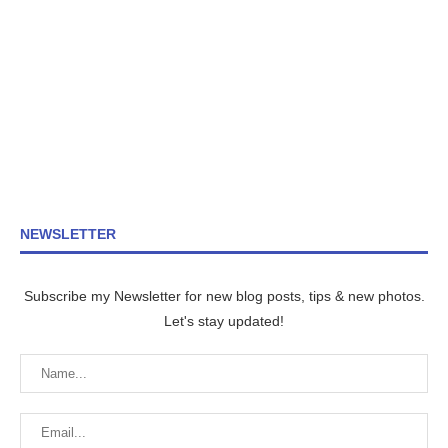
NEWSLETTER
Subscribe my Newsletter for new blog posts, tips & new photos.
Let's stay updated!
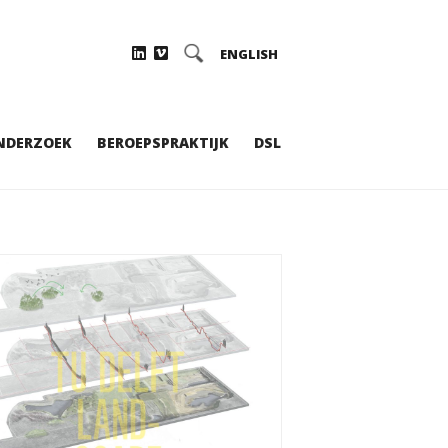
ENGLISH
NDERZOEK
BEROEPSPRAKTIJK
DSL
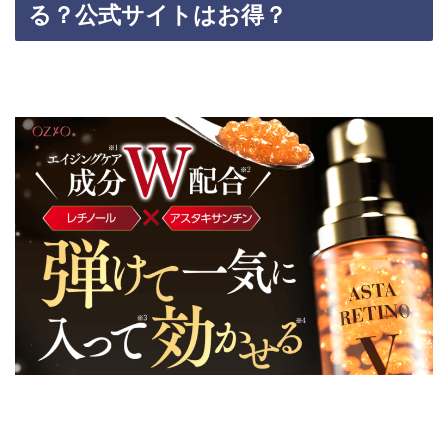
る？公式サイトはお得？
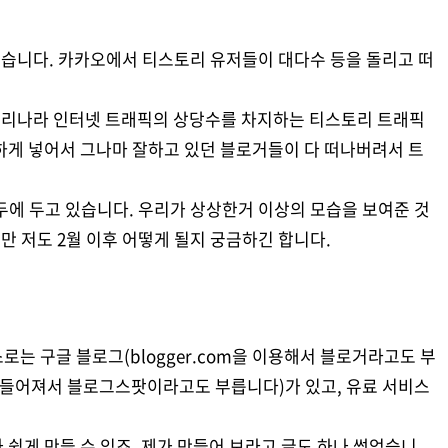
맞습니다. 카카오에서 티스토리 유저들이 대다수 등을 돌리고 떠
 우리나라 인터넷 트래픽의 상당수를 차지하는 티스토리 트래픽
하게 넣어서 그나마 잘하고 있던 블로거들이 다 떠나버려서 트
두에 두고 있습니다. 우리가 상상한거 이상의 모습을 보여준 것
지만 저도 2월 이후 어떻게 될지 궁금하긴 합니다.
는 구글 블로그(blogger.com을 이용해서 블로거라고도 부
가 만들어져서 블로그스팟이라고도 부릅니다)가 있고, 유료 서비스
 쉽게 만들 수 있죠. 제가 만들어 보라고 글도 하나 썼었습니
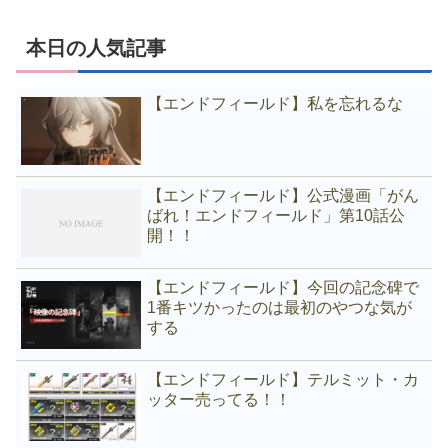
本日の人気記事
【エンドフィールド】私を忘れるな
【エンドフィールド】公式漫画「がん
ばれ！エンドフィールド」第10話公
開！！
【エンドフィールド】今回の記念碑で
1番キツかったのは最初のやつな気が
する
【エンドフィールド】テルミット・カ
ッター売ってる！！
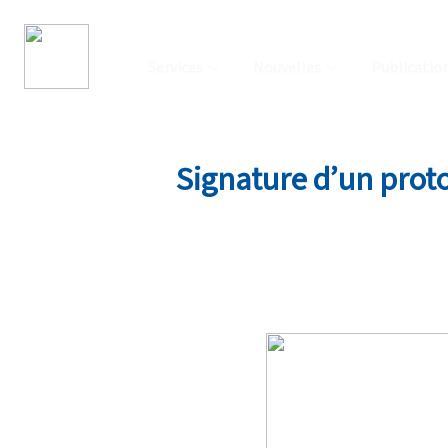
Services
Nouvelles
Publicatio
Signature d’un proto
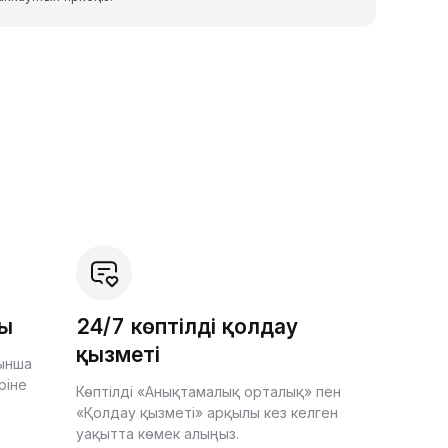
шы
24/7 көптілді қолдау
қызметі
йынша
ріне
Көптілді «Анықтамалық орталық» пен
«Қолдау қызметі» арқылы кез келген
уақытта көмек алыңыз.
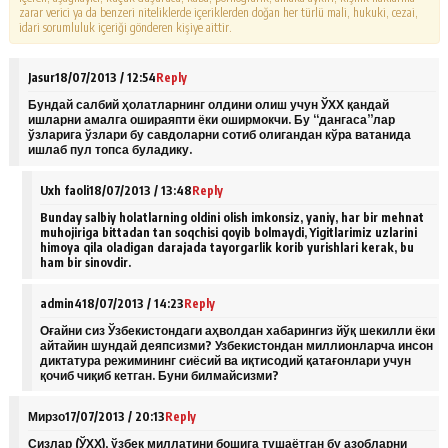
zarar verici ya da benzeri niteliklerde içeriklerden doğan her türlü mali, hukuki, cezai,
idari sorumluluk içeriği gönderen kişiye aittir.
Jasur
18/07/2013 / 12:54
Reply
Бундай салбий ҳолатларнинг олдини олиш учун ЎХХ қандай
ишларни амалга ошираяпти ёки оширмокчи. Бу “дангаса”лар
ўзларига ўзлари бу савдоларни сотиб олигандан кўра ватанида
ишлаб пул топса буладику.
Uxh faoli
18/07/2013 / 13:48
Reply
Bunday salbiy holatlarning oldini olish imkonsiz, yaniy, har bir mehnat
muhojiriga bittadan tan soqchisi qoyib bolmaydi, Yigitlarimiz uzlarini
himoya qila oladigan darajada tayorgarlik korib yurishlari kerak, bu
ham bir sinovdir.
admin4
18/07/2013 / 14:23
Reply
Оғайни сиз Ўзбекистондаги аҳволдан хабарингиз йўқ шекилли ёки
айтайин шундай деяпсизми? Узбекистондан миллионларча инсон
диктатура режимининг сиёсий ва иқтисодий қатағонлари учун
қочиб чиқиб кетган. Буни билмайсизми?
Мирзо
17/07/2013 / 20:13
Reply
Сизлар (ЎХХ), ўзбек миллатини бошига тушаётган бу азобларни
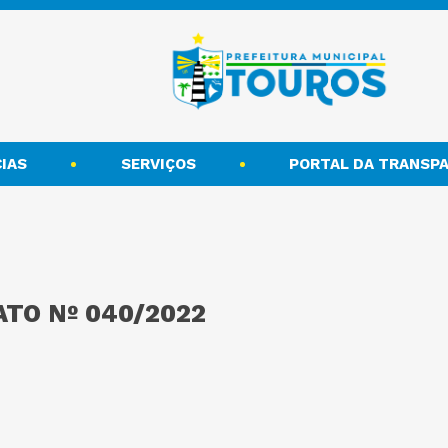
IAS
SERVIÇOS
PORTAL DA TRANSPA
TO Nº 040/2022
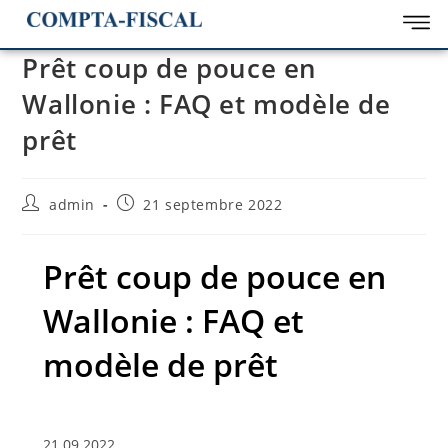
Prêt coup de pouce en
Wallonie : FAQ et modèle de
prêt
admin
21 septembre 2022
Prêt coup de pouce en
Wallonie : FAQ et
modèle de prêt
21.09.2022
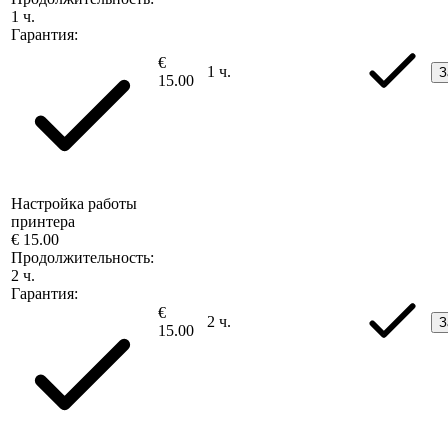
1 ч.
Гарантия:
€
1 ч.
З
15.00
Настройка работы
принтера
€ 15.00
Продолжительность:
2 ч.
Гарантия:
€
2 ч.
З
15.00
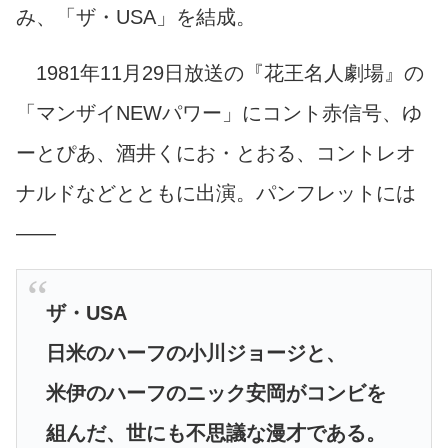
み、「ザ・USA」を結成。
1981年11月29日放送の『花王名人劇場』の
「マンザイNEWパワー」にコント赤信号、ゆ
ーとぴあ、酒井くにお・とおる、コントレオ
ナルドなどとともに出演。パンフレットには
――
ザ・USA
日米のハーフの小川ジョージと、
米伊のハーフのニック安岡がコンビを
組んだ、世にも不思議な漫才である。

- - -

Every record above should be transcribed exactly; the pictures stay out of the copy.

● Response to the exercise
NEWSLETTER
Subscribe my Newsletter for new blog posts, tips & new photos.
Let's stay updated!
ENGLISH
NDERZOEK
BEROEPSPRAKTIJK
DSL
る？公式サイトはお得？
맞습니다. 카카오에서 티스토리 유저들이 대다수 등을 돌리고 떠
 우리나라 인터넷 트래픽의 상당수를 차지하는 티스토리 트래픽
하게 넣어서 그나마 잘하고 있던 블로거들이 다 떠나버려서 트
두에 두고 있습니다. 우리가 상상한거 이상의 모습을 보여준 것
지만 저도 2월 이후 어떻게 될지 궁금하긴 합니다.
는 구글 블로그(blogger.com을 이용해서 블로거라고도 부
가 만들어져서 블로그스팟이라고도 부릅니다)가 있고, 유료 서비스
 쉽게 만들 수 있죠. 제가 만들어 보라고 글도 하나 썼었습니
本日の人気記事
【エンドフィールド】私を忘れるな
【エンドフィールド】公式漫画「がん
ばれ！エンドフィールド」第10話公
開！！
【エンドフィールド】今回の記念碑で
1番キツかったのは最初のやつな気が
する
【エンドフィールド】テルミット・カ
ッター売ってる！！
Services
Nouvelles
Publicatio
Signature d’un proto
шы
24/7 көптілді қолдау
қызметі
йынша
ріне
Көптілді «Анықтамалық орталық» пен
«Қолдау қызметі» арқылы кез келген
уақытта көмек алыңыз.
zarar verici ya da benzeri niteliklerde içeriklerden doğan her türlü mali, hukuki, cezai,
idari sorumluluk içeriği gönderen kişiye aittir.
Jasur
18/07/2013 / 12:54
Reply
Бундай салбий ҳолатларнинг олдини олиш учун ЎХХ қандай
ишларни амалга ошираяпти ёки оширмокчи. Бу “дангаса”лар
ўзларига ўзлари бу савдоларни сотиб олигандан кўра ватанида
ишлаб пул топса буладику.
Uxh faoli
18/07/2013 / 13:48
Reply
Bunday salbiy holatlarning oldini olish imkonsiz, yaniy, har bir mehnat
muhojiriga bittadan tan soqchisi qoyib bolmaydi, Yigitlarimiz uzlarini
himoya qila oladigan darajada tayorgarlik korib yurishlari kerak, bu
ham bir sinovdir.
admin4
18/07/2013 / 14:23
Reply
Оғайни сиз Ўзбекистондаги аҳволдан хабарингиз йўқ шекилли ёки
айтайин шундай деяпсизми? Узбекистондан миллионларча инсон
диктатура режимининг сиёсий ва иқтисодий қатағонлари учун
қочиб чиқиб кетган. Буни билмайсизми?
Мирзо
17/07/2013 / 20:13
Reply
Сизлар (ЎХХ), ўзбек миллатини бошига тушаётган бу азобларни
IAS
SERVIÇOS
PORTAL DA TRANSPA
TO Nº 040/2022
Prêt coup de pouce en
Wallonie : FAQ et modèle de
prêt
admin
21 septembre 2022
Prêt coup de pouce en
Wallonie : FAQ et
modèle de prêt
21.09.2022
1 ч.
Гарантия:
€
1 ч.
З
15.00
Настройка работы
принтера
€ 15.00
Продолжительность:
2 ч.
Гарантия:
€
2 ч.
З
15.00
み、「ザ・USA」を結成。
1981年11月29日放送の『花王名人劇場』の
「マンザイNEWパワー」にコント赤信号、ゆ
ーとぴあ、酒井くにお・とおる、コントレオ
ナルドなどとともに出演。パンフレットには
――
ザ・USA
日米のハーフの小川ジョージと、
米伊のハーフのニック安岡がコンビを
組んだ、世にも不思議な漫才である。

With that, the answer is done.